** EXERCISE DESCRIPTION **
Search the material below for "years" and copy every line where it occurs.
---*---
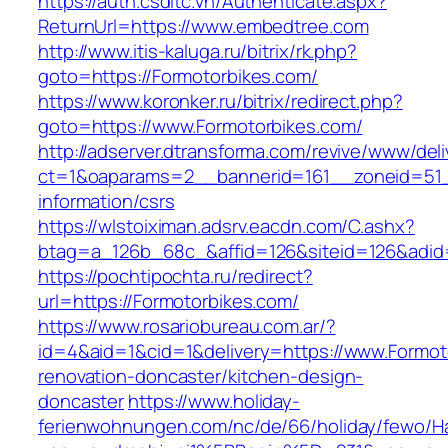
https://auth.csdltc.vn/Authenticate.aspx?
ReturnUrl=https://www.embedtree.com
http://www.itis-kaluga.ru/bitrix/rk.php?
goto=https://Formotorbikes.com/
https://www.koronker.ru/bitrix/redirect.php?
goto=https://www.Formotorbikes.com/
http://adserver.dtransforma.com/revive/www/deli
ct=1&oaparams=2__bannerid=161__zoneid=51__
information/csrs
https://wlstoiximan.adsrv.eacdn.com/C.ashx?
btag=a_126b_68c_&affid=126&siteid=126&adid=
https://pochtipochta.ru/redirect?
url=https://Formotorbikes.com/
https://www.rosariobureau.com.ar/?
id=4&aid=1&cid=1&delivery=https://www.Formot
renovation-doncaster/kitchen-design-
doncaster
https://www.holiday-
ferienwohnungen.com/nc/de/66/holiday/fewo/Ha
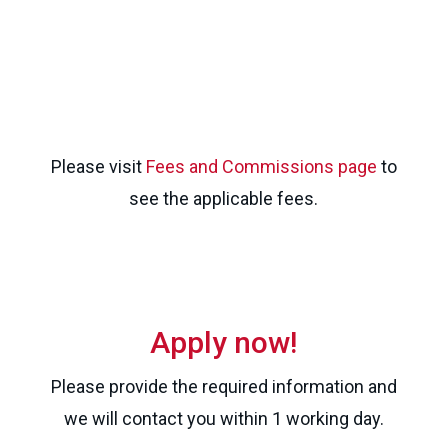
Please visit
Fees and Commissions page
to
see the applicable fees.
Apply now!
Please provide the required information and
we will contact you within 1 working day.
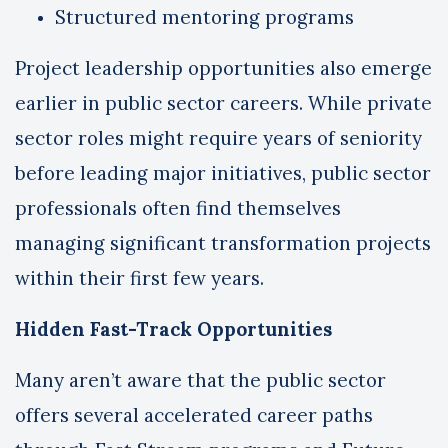
Structured mentoring programs
Project leadership opportunities also emerge
earlier in public sector careers. While private
sector roles might require years of seniority
before leading major initiatives, public sector
professionals often find themselves
managing significant transformation projects
within their first few years.
Hidden Fast-Track Opportunities
Many aren’t aware that the public sector
offers several accelerated career paths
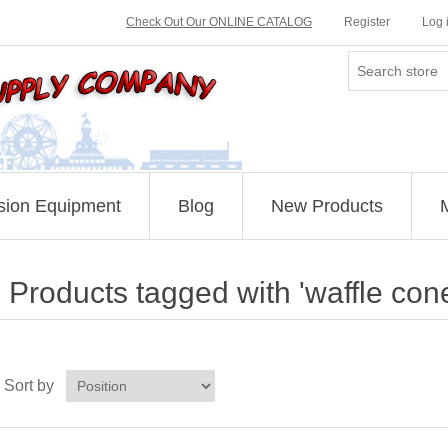
Check Out Our ONLINE CATALOG
Register
Log 
sion Equipment
Blog
New Products
Products tagged with 'waffle con
Sort by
---*---
** RESULT OF THIS EXERCISE **
sector roles might require years of seniority
within their first few years.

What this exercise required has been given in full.